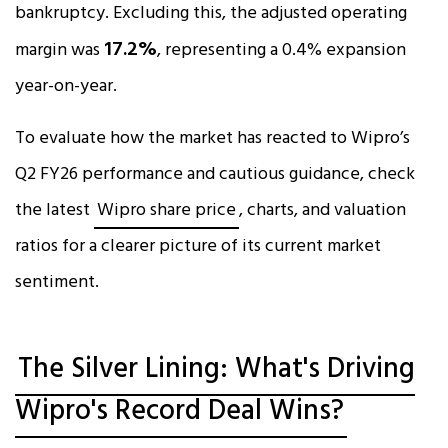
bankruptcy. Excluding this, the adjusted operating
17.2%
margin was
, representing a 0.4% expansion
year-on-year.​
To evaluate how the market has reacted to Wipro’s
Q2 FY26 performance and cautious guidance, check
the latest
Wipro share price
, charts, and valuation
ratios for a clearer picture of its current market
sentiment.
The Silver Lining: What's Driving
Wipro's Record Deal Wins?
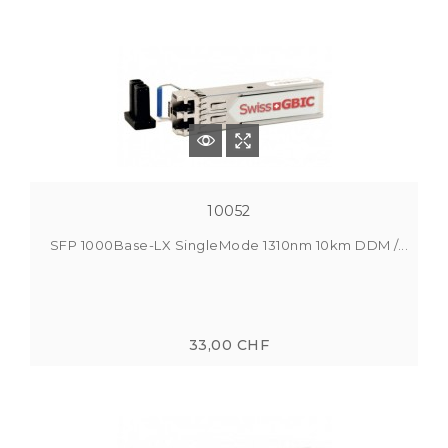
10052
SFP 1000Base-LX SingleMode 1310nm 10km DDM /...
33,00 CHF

= = = =

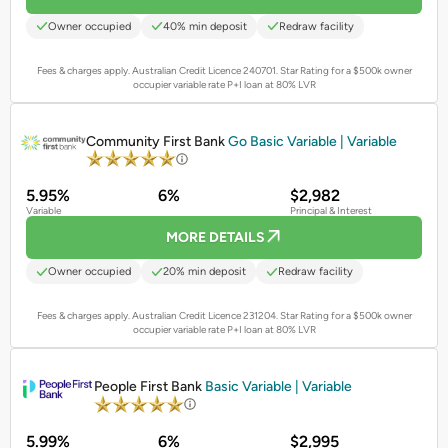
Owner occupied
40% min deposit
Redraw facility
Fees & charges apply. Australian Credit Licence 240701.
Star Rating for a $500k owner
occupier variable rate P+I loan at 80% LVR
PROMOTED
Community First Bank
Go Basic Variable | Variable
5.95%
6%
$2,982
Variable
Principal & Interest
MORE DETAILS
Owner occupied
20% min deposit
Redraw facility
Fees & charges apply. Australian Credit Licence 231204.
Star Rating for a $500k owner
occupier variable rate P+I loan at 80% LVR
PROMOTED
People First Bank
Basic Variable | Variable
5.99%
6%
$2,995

= = = =

→ Task description:
What lines above mention "Australian"? Copy each one.

→ Solution to this exercise:
Fees & charges apply. Australian Credit Licence 240701.
Fees & charges apply. Australian Credit Licence 231204.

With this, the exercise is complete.